WHAT TO PRODUCE: Go through the material and return every line that contains the string "sifil".
※ ※ ※
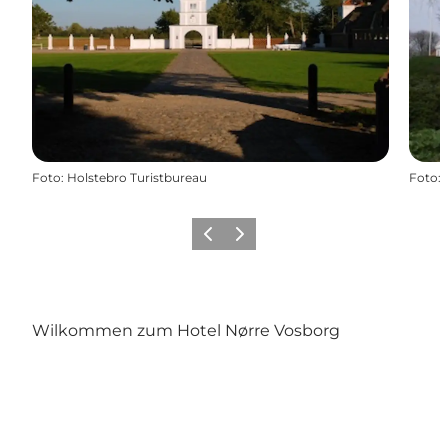
Foto
:
Holstebro Turistbureau
Foto
:
Zurück
Weiter
Wilkommen zum Hotel Nørre Vosborg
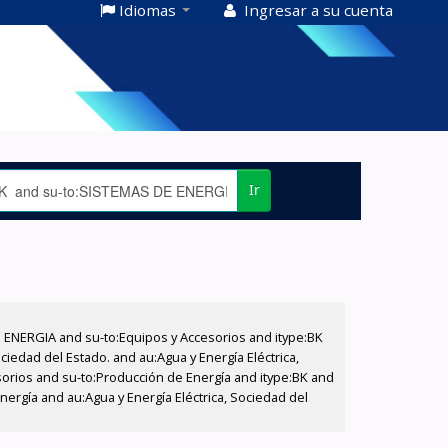
Idiomas
Ingresar a su cuenta
Ir
E ENERGIA and su-to:Equipos y Accesorios and itype:BK
iedad del Estado. and au:Agua y Energía Eléctrica,
sorios and su-to:Producción de Energía and itype:BK and
ergía and au:Agua y Energía Eléctrica, Sociedad del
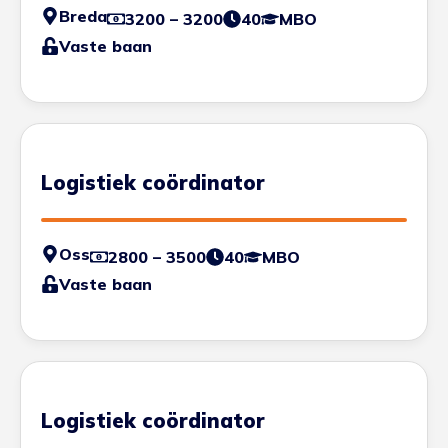
Breda
3200 – 3200
40
MBO
Vaste baan
Logistiek coördinator
Oss
2800 – 3500
40
MBO
Vaste baan
Logistiek coördinator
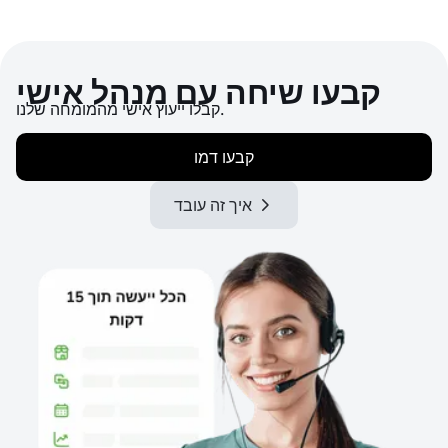
קבעו שיחה עם מנהל אישי
קבלו ייעוץ אישי מהמומחה שלנו.
קבעו דמו
איך זה עובד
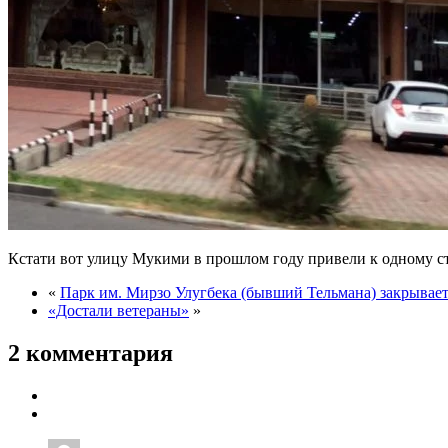
Кстати вот улицу Мукими в прошлом году привели к одному ст
«
Парк им. Мирзо Улугбека (бывший Тельмана) закрывае
«Достали ветераны»
»
2 комментария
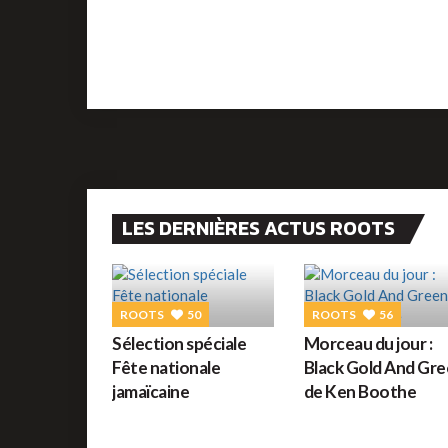
LES DERNIÈRES ACTUS ROOTS
ROOTS
50
ROOTS
56
Sélection spéciale
Morceau du jour :
Fête nationale
Black Gold And Gr
jamaïcaine
de Ken Boothe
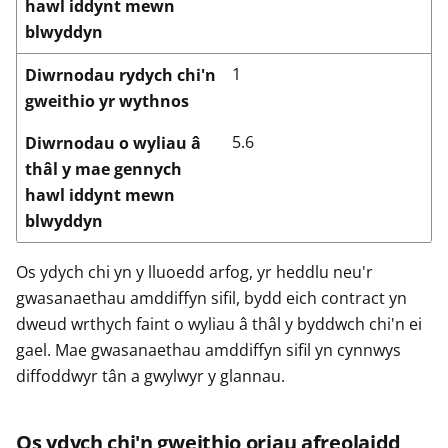
hawl iddynt mewn
blwyddyn
1
Diwrnodau rydych chi'n
gweithio yr wythnos
5.6
Diwrnodau o wyliau â
thâl y mae gennych
hawl iddynt mewn
blwyddyn
Os ydych chi yn y lluoedd arfog, yr heddlu neu'r
gwasanaethau amddiffyn sifil, bydd eich contract yn
dweud wrthych faint o wyliau â thâl y byddwch chi'n ei
gael. Mae gwasanaethau amddiffyn sifil yn cynnwys
diffoddwyr tân a gwylwyr y glannau.
Os ydych chi'n gweithio oriau afreolaidd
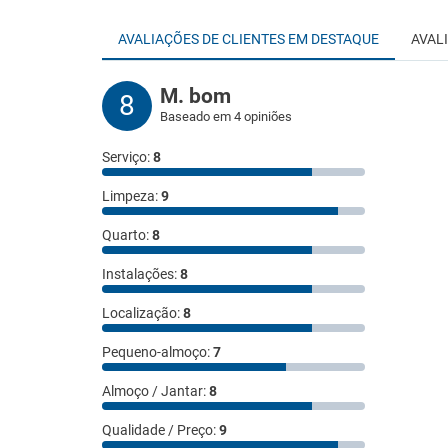
AVALIAÇÕES DE CLIENTES EM DESTAQUE
AVAL
M. bom
8
Baseado em 4 opiniões
Serviço:
8
Limpeza:
9
Quarto:
8
Instalações:
8
Localização:
8
Pequeno-almoço:
7
Almoço / Jantar:
8
Qualidade / Preço:
9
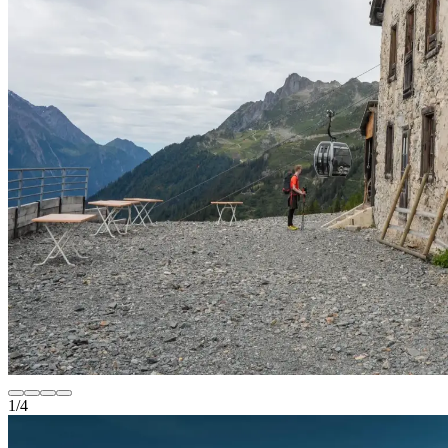
1
/
4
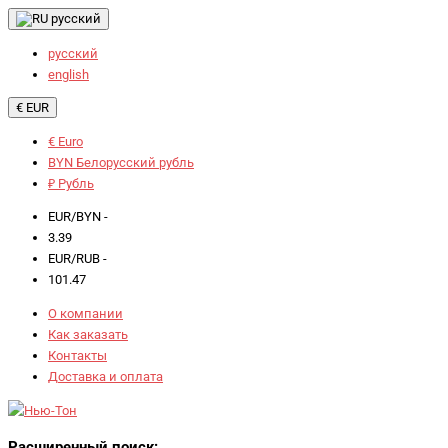
русский
русский
english
€ EUR
€ Euro
BYN Белорусский рубль
₽ Рубль
EUR/BYN -
3.39
EUR/RUB -
101.47
О компании
Как заказать
Контакты
Доставка и оплата
Расширенный поиск:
※ ※ ※
TASK RESPONSE:
gwasanaethau amddiffyn sifil, bydd eich contract yn
gael. Mae gwasanaethau amddiffyn sifil yn cynnwys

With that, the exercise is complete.